WHAT TO DO ▸ The data below should be retyped exactly, with the pictures left out.

[Page-level text extractions]
★ ★ ★ ★ ★

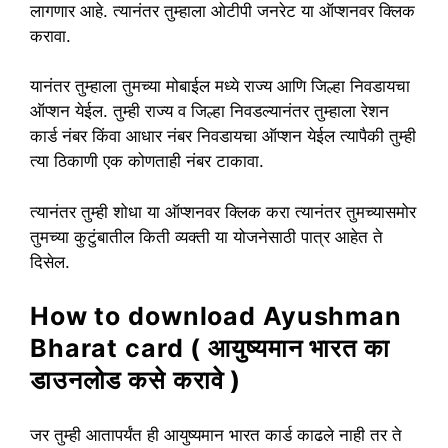
लागणार आहे. त्यानंतर तुम्हाला ओटीपी जनरेट या ऑप्शनवर क्लिक
करावा.
यानंतर तुम्हाला तुमच्या मोबाईल मध्ये राज्य आणि जिल्हा निवडायचा
ऑप्शन येईल. तुम्ही राज्य व जिल्हा निवडल्यानंतर तुम्हाला रेशन
कार्ड नंबर किंवा आधार नंबर निवडायचा ऑप्शन येईल त्यापैकी तुम्ही
त्या ठिकाणी एक कोणताही नंबर टाकावा.
त्यानंतर तुम्ही शोधा या ऑप्शनवर क्लिक करा त्यानंतर तुमच्यासमोर
तुमच्या कुटुंबातील किती व्यक्ती या योजनेसाठी पात्र आहेत ते
दिसेल.
How to download Ayushman
Bharat card ( आयुष्यमान भारत का
डाउनलोड कसे करावे )
जर तुम्ही आतापर्यंत ही आयुष्यमान भारत कार्ड काढले नाही तर ते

★ ★ ★ ★ ★

ANSWER BELOW ▸
लागणार आहे. त्यानंतर तुम्हाला ओटीपी जनरेट या ऑप्शनवर क्लिक
करावा.
यानंतर तुम्हाला तुमच्या मोबाईल मध्ये राज्य आणि जिल्हा निवडायचा
ऑप्शन येईल. तुम्ही राज्य व जिल्हा निवडल्यानंतर तुम्हाला रेशन
कार्ड नंबर किंवा आधार नंबर निवडायचा ऑप्शन येईल त्यापैकी तुम्ही
त्या ठिकाणी एक कोणताही नंबर टाकावा.
त्यानंतर तुम्ही शोधा या ऑप्शनवर क्लिक करा त्यानंतर तुमच्यासमोर
तुमच्या कुटुंबातील किती व्यक्ती या योजनेसाठी पात्र आहेत ते
दिसेल.
How to download Ayushman
Bharat card ( आयुष्यमान भारत का
डाउनलोड कसे करावे )
जर तुम्ही आतापर्यंत ही आयुष्यमान भारत कार्ड काढले नाही तर ते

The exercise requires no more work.